Lloyds Makes Loss After PPI Dent
It has been revealed that Lloyds Banking Group have made a loss of £3.85 billion for the first nine months of the year after having to put funds in place to pay for the Payment Protection Insurance (PPI) scandal. The bank, in which the British Government owns 41 per cent, took the hit because missold PPI had to be compensated for.
After the misselling scandal broke earlier this year, financial institutions across Britain had to make provisions for offering customers repayments and additional compensation packages.
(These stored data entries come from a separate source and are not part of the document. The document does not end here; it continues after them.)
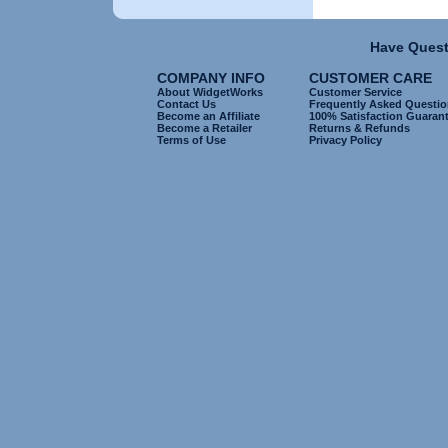
Have Quest
COMPANY INFO
CUSTOMER CARE
About WidgetWorks
Customer Service
Contact Us
Frequently Asked Questi
Become an Affiliate
100% Satisfaction Guaran
Become a Retailer
Returns & Refunds
Terms of Use
Privacy Policy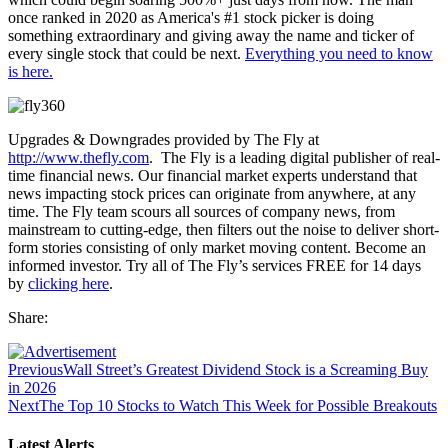
once ranked in 2020 as America's #1 stock picker is doing
something extraordinary and giving away the name and ticker of
every single stock that could be next.
Everything you need to know
is here.
Upgrades & Downgrades provided by The Fly at
http://www.thefly.com
. The Fly is a leading digital publisher of real-
time financial news. Our financial market experts understand that
news impacting stock prices can originate from anywhere, at any
time. The Fly team scours all sources of company news, from
mainstream to cutting-edge, then filters out the noise to deliver short-
form stories consisting of only market moving content. Become an
informed investor. Try all of The Fly’s services FREE for 14 days
by
clicking here
.
Share:
Previous
Wall Street’s Greatest Dividend Stock is a Screaming Buy
in 2026
Next
The Top 10 Stocks to Watch This Week for Possible Breakouts
Latest Alerts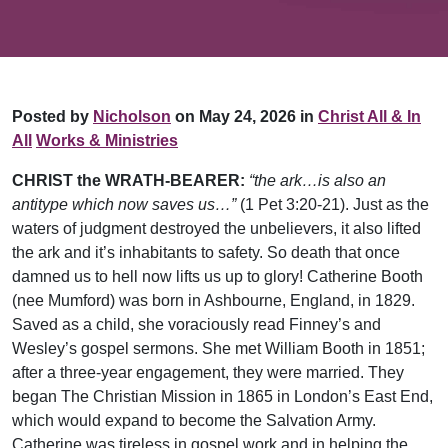
Posted by
Nicholson
on May 24, 2026 in
Christ All & In
All
Works & Ministries
CHRIST the WRATH-BEARER:
“the ark…is also an
antitype which now saves us…”
(1 Pet 3:20-21). Just as the
waters of judgment destroyed the unbelievers, it also lifted
the ark and it’s inhabitants to safety. So death that once
damned us to hell now lifts us up to glory! Catherine Booth
(nee Mumford) was born in Ashbourne, England, in 1829.
Saved as a child, she voraciously read Finney’s and
Wesley’s gospel sermons. She met William Booth in 1851;
after a three-year engagement, they were married. They
began The Christian Mission in 1865 in London’s East End,
which would expand to become the Salvation Army.
Catherine was tireless in gospel work and in helping the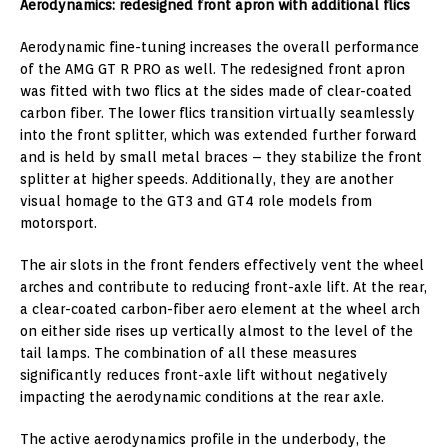
Aerodynamics: redesigned front apron with additional flics
Aerodynamic fine-tuning increases the overall performance
of the AMG GT R PRO as well. The redesigned front apron
was fitted with two flics at the sides made of clear-coated
carbon fiber. The lower flics transition virtually seamlessly
into the front splitter, which was extended further forward
and is held by small metal braces – they stabilize the front
splitter at higher speeds. Additionally, they are another
visual homage to the GT3 and GT4 role models from
motorsport.
The air slots in the front fenders effectively vent the wheel
arches and contribute to reducing front-axle lift. At the rear,
a clear-coated carbon-fiber aero element at the wheel arch
on either side rises up vertically almost to the level of the
tail lamps. The combination of all these measures
significantly reduces front-axle lift without negatively
impacting the aerodynamic conditions at the rear axle.
The active aerodynamics profile in the underbody, the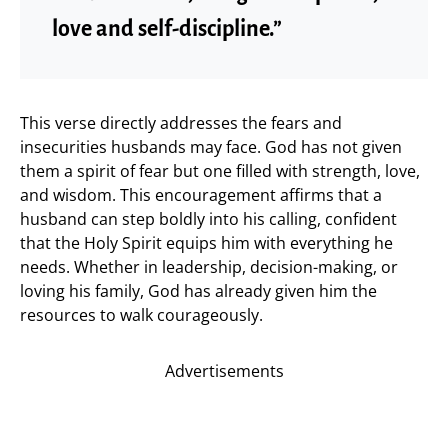
love and self-discipline.”
This verse directly addresses the fears and
insecurities husbands may face. God has not given
them a spirit of fear but one filled with strength, love,
and wisdom. This encouragement affirms that a
husband can step boldly into his calling, confident
that the Holy Spirit equips him with everything he
needs. Whether in leadership, decision-making, or
loving his family, God has already given him the
resources to walk courageously.
Advertisements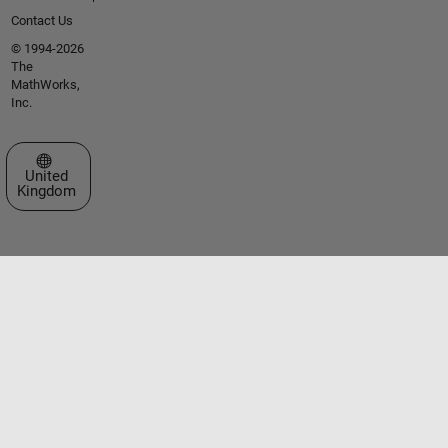
Contact Us
© 1994-2026
The
MathWorks,
Inc.
Select a Web Site
United
Kingdom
Lloyds Banking Group set aside £3.2 billion for this, resulting in the bank making a significant loss for the first three quarters of 2011 as they saw profits slump by 30 per cent when compared against the same period in 2010.
With less demand for loans, third quarter profit plummeting by 25 per cent to £644 million, and wholesale funding costs on the increase, Lloyds has noted considerable problems this year. High stress levels have also removed chief executive of Lloyds, Antonia Horta-Osorio, from action due to illness, and the bank is now in a turbulent state as it tries to stop its dwindling income.
However, whilst profit figures are shown to be down at Lloyds, consumers should continue with plans to regain lost money due to having been missold PPI products. Moreover, for those who have taken out a credit agreement with Lloyds in the past decade, looking at insurance could highlight discrepancies for which compensation could be significant.